* WHAT THE TASK ASKS *
Restate word for word the lines from the one containing "Return results in" through the end of the listing below, with both ends included.
● ● ● ●
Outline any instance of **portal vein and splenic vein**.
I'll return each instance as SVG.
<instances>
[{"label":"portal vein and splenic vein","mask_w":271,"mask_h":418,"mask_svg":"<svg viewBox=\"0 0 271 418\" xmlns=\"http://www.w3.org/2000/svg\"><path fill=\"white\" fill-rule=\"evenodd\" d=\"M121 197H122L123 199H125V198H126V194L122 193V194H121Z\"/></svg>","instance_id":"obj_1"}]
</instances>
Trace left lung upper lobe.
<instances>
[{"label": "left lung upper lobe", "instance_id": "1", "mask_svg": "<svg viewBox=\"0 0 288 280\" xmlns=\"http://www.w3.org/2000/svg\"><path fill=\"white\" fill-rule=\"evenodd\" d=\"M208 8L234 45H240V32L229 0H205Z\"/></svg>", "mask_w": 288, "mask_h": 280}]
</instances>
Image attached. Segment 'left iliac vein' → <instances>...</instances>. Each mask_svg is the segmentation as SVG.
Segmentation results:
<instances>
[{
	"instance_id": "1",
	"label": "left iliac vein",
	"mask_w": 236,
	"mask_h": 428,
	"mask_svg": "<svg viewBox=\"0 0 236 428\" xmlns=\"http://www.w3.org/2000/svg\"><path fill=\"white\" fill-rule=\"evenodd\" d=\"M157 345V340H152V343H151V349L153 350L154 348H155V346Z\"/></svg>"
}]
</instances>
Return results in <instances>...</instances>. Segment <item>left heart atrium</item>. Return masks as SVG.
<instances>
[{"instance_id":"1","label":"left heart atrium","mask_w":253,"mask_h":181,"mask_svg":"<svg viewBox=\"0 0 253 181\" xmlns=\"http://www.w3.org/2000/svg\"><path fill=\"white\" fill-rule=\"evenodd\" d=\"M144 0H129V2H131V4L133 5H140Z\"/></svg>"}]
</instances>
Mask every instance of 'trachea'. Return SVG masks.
● ● ● ●
* PROBLEM SOLUTION *
Return results in <instances>...</instances>. Segment <item>left heart atrium</item>. Return masks as SVG.
<instances>
[{"instance_id":"1","label":"left heart atrium","mask_w":253,"mask_h":181,"mask_svg":"<svg viewBox=\"0 0 253 181\" xmlns=\"http://www.w3.org/2000/svg\"><path fill=\"white\" fill-rule=\"evenodd\" d=\"M144 0H129V2H131V4L133 5H140Z\"/></svg>"}]
</instances>
Mask every instance of 'trachea'. Return SVG masks.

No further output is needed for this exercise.